As we approach the end of the year, we bring you significant updates on recent legal actions against healthcare fraud. Stay informed about the outcomes and resolutions in cases that impact the healthcare landscape.

Here's a brief overview:

Prema Thekkek and Paksn Inc., California

Issue: Medicare Fraud and Kickback
Summary: Entered into medical directorship agreements with physicians that purported to provide compensation for administrative services, but in reality were vehicles for the payment of kickbacks to induce the physicians to refer patients to the six SNFs. Specifically, the defendants hired physicians who promised in advance to refer a large number of patients to the SNFs, paid physicians in proportion to the number of their expected referrals and terminated physicians who did not refer enough patients.
Resolution: In addition to entering into a $45,645,327.25 consent judgment, the defendants will make scheduled payments to the United States of at least $385,000 over the next five years. The defendants have also entered into a five-year corporate integrity agreement with the HHS-OIG.

Sheretta Qushawn Joseph, Tallahassee, FL

Issue: Medicaid Fraud
Summary: Sheretta Qushawn Joseph is accused of submitting claims to Medicaid for persons with disabilities for services not rendered.

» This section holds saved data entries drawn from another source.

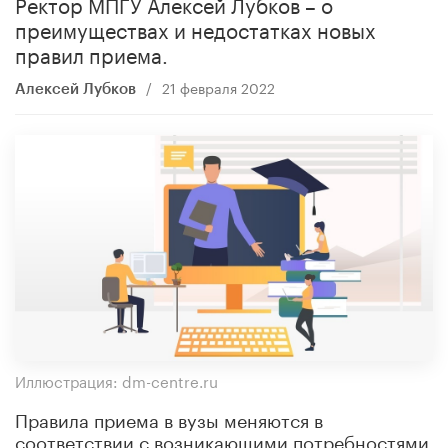
Ректор МПГУ Алексей Лубков – о
преимуществах и недостатках новых
правил приема.
/
21 февраля 2022
Алексей Лубков
Иллюстрация: dm-centre.ru
Правила приема в вузы меняются в
соответствии с возникающими потребностями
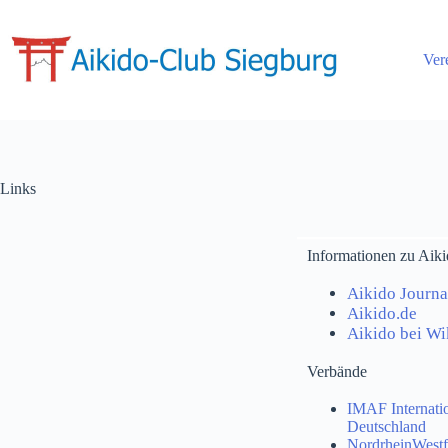
Ver
Links
Informationen zu Aik
Aikido Journa
Aikido.de
Aikido bei Wi
Verbände
IMAF Internatio
Deutschland
NordrheinWestfä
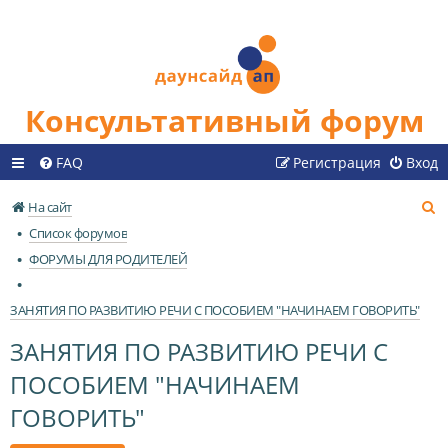
Консультативный форум
FAQ
Регистрация
Вход
П
На сайт
о
Список форумов
и
ФОРУМЫ ДЛЯ РОДИТЕЛЕЙ
с
к
ЗАНЯТИЯ ПО РАЗВИТИЮ РЕЧИ С ПОСОБИЕМ "НАЧИНАЕМ ГОВОРИТЬ"
ЗАНЯТИЯ ПО РАЗВИТИЮ РЕЧИ С
ПОСОБИЕМ "НАЧИНАЕМ
ГОВОРИТЬ"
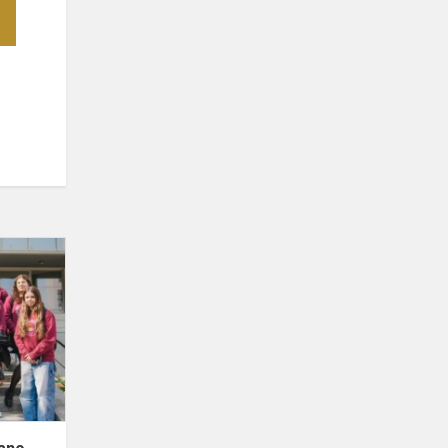
Pranešimų
konkursas
„Mano
herojus“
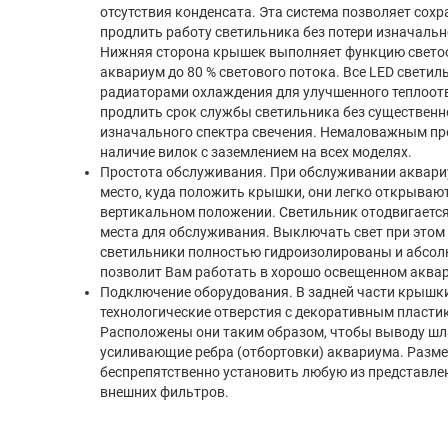
отсутствия конденсата. Эта система позволяет сох
продлить работу светильника без потери изначальн
Нижняя сторона крышек выполняет функцию свето
аквариум до 80 % светового потока. Все LED свети
радиаторами охлаждения для улучшенного теплоотв
продлить срок службы светильника без существенно
изначального спектра свечения. Немаловажным п
наличие вилок с заземлением на всех моделях.
Простота обслуживания. При обслуживании аквариу
место, куда положить крышки, они легко открывают
вертикальном положении. Светильник отодвигается
места для обслуживания. Выключать свет при этом н
светильники полностью гидроизолированы и абсол
позволит Вам работать в хорошо освещенном аква
Подключение оборудования. В задней части крыш
технологические отверстия с декоративным пласт
Расположены они таким образом, чтобы выводу шл
усиливающие ребра (отбортовки) аквариума. Разме
беспрепятственно установить любую из представле
внешних фильтров.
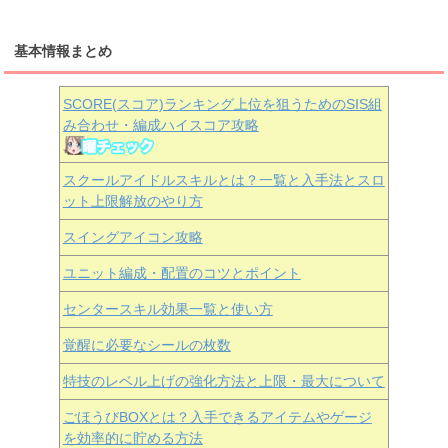
基本情報まとめ
SCORE(スコア)ランキング上位を狙うためのSIS組
み合わせ・編成ハイスコア攻略
スクールアイドルスキルとは？一覧と入手法とスロ
ット上限解放のやり方
スイングアイコン攻略
ユニット編成・配置のコツとポイント
センタースキル効果一覧と使い方
覚醒に必要なシールの枚数
特技のレベル上げの強化方法と上限・最大について
ごほうびBOXとは？入手できるアイテムやゲージ
を効率的に貯める方法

Joseph billed Medicaid for $55,423 in services never provided to recipients, some of whom with disabilities, submitting falsified service logs in excess of the hours of service actually performed.
Resolution: Pending

Steven King, Chief Compliance Officer, Miramar, FL

Issue: Medicare Fraud
Summary: Steven King, 45, of Miramar, was the chief compliance officer of a pharmacy holding company that fraudulently billed Medicare for dispensing lidocaine and diabetic testing supplies that Medicare beneficiaries did not need or want.
Resolution: King was sentenced to four years and six months in prison and ordered to pay $21.7 million in restitution

Henry Geoffrey Watson, M.D, Oakland, CA

Issue: Medicare Fraud and Kickbacks
Summary: He was convicted of three health care kickback schemes from 2013 to 2019:

A conspiracy to refer patients to Amity Home Health Care in exchange for kickback payments.
Accepting kickbacks from an undercover FBI agent posing as a home health agency representative seeking Watson’s agreement to refer his patients to a particular Bay Area home health agency.
Involved in a conspiracy to repeatedly and falsely certify individuals for Medicare-funded home health services that weren’t needed or wanted.
Resolution: Watson’s sentencing hearing is scheduled for February 28, 2024

Alex L. Gloster, MD, New Orleans, LA

Issue: Medicare Fraud
Summary: Gloster pled guilty to health care fraud. Gloster was an independent contractor for several purported telemedicine companies. From approximately September 2017 to August 2019, through the telemedicine companies he signed thousands of doctors’ orders for DME and CGx tests for Medicare beneficiaries he never saw, spoke to, or otherwise treated. Gloster’s orders resulted in over $5.6 million in false and fraudulent claims of which Medicare reimbursed over $2.4 million.
Resolution: Sentencing hearing is January 24, 2024.